En el colegio conoció a su “hermano” Ramón Sijé, que en realiddad se llamaba José Ramón Marín Gutierrez,(su nombre es un anagrama entre las nueves letras de su nombre y primer apellido) pero no fue hasta la adolescencia y primera juventud que comenzaron su entrañable amistad, les unía entre otras cosas el que los dos eran escritores y poetas, fue además gracias a Ramón y una recolecta que hizo, que Miguel pudo ir por primera vez a Madrid en busca de nuevas oportunidades, a la vuelta de éste viaje, los dos amigos se hacen una promesa, que el que primero muera, será enterrado con las propias manos del sobreviviente.
Lamentablemente muere Ramón con 22 años, en la navidad de 1935, encontrándose Miguel de viaje y cuando vuelve a Orihuela su amigo ya está enterrado, pide permiso para desenterrar el cadáver y así poder cumplir su promesa, cosa que le es denegada, furioso, descompuesto y triste, escribe Elegía.
En 1936 se edita su libro de poemas El rayo que no cesa. Termina su obra teatral El labrador de más aire. Se incorpora al Ejército Popular de la República. Es nombrado Comisario de Cultura y estalla la guerra civil española.
Durante la guerra, Miguel lleva una vida activa intelectualmente hablando, pero sin olvidar su papel como republicano convencido.
Se casa, viaja a la URSS, nace su primer hijo, pero éste muere en el otoño de 1938, este dolor provoca una serie de poemas que publica en el libro Cancionero y romancero de ausencias.
En 1939 nace su segundo hijo, Manuel Miguel. En abril el general Franco declara concluida la guerra. Miguel intenta escaparse a Portugal, pero se lo impide la policía portuguesa que le detiene de la manera más estúpida, él va sucio, harapiento y sin embargo lleva el reloj de oro que le regalaron en su boda, le entregan a la Guardia Civil fronteriza.

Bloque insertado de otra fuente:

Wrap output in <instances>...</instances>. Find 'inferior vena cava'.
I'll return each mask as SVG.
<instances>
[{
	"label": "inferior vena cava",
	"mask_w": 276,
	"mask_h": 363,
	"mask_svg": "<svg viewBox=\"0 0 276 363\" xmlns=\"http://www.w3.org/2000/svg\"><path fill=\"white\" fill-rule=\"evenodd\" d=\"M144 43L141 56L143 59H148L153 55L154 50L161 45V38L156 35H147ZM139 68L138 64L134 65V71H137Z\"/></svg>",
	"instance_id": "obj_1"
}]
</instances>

A partir de entonces va de cárcel en cárcel, primero Huelva y Sevilla, luego es trasladado a la prisión de Torrijos en Madrid, donde compone las famosas "Nanas de la cebolla" tras recibir la foto de su pequeño hijo.
Inesperadamente, le ponen en libertad, aunque no hay pruebas, imagino que lo que se escondia detrás era que Miguel les condujese hacia otros compañeros republicanos. Es detenido de nuevo en Orihuela. En 1940 se le traslada a la prisión de la plaza de Conde de Toreno en Madrid y le condenan a muerte.

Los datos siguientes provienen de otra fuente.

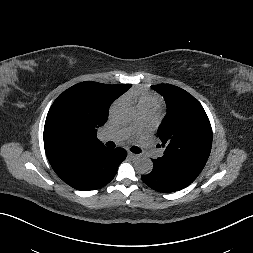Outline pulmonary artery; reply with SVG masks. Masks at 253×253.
Returning a JSON list of instances; mask_svg holds the SVG:
<instances>
[{"label":"pulmonary artery","instance_id":"1","mask_svg":"<svg viewBox=\"0 0 253 253\" xmlns=\"http://www.w3.org/2000/svg\"><path fill=\"white\" fill-rule=\"evenodd\" d=\"M154 111L152 110H140L138 113V121L142 124L147 123L153 116ZM125 133L119 132L117 134L104 133L100 136V140L103 142L106 141H121L125 138ZM157 151L153 148H148L149 155H155Z\"/></svg>","mask_w":253,"mask_h":253}]
</instances>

Franco, bajo presión le conmuta la pena de muerte por la de 30 años de prisión. Más tarde es trasladado a la prisión de Palencia y en noviembre, al penal de Ocaña.
En 1941 le llevan al Reformatorio de Adultos de Alicante, donde se le manifiesta una grave afección pulmonar que se complica con tuberculosis.
Muere en 1942, contaba 31 años de edad.
Miguel Hernández fue un hombre sensible, comprometido con y por sus ideales que canalizó sus sentimientos como mejor sabía hacer, a través de su arte y de su poesía.
Miguel Hernández, otra víctima de las dictaduras, otra víctima del sin sentido, otra víctima del sistema y de la opresión.
Pero 100 años después de su nacimiento y 68 desde su muerte, ni Franco ni nadie han conseguido coartar su libertad.
No le hemos olvidado y nos quedan sus poemas. Por siempre COMPAÑERO DEL ALMA.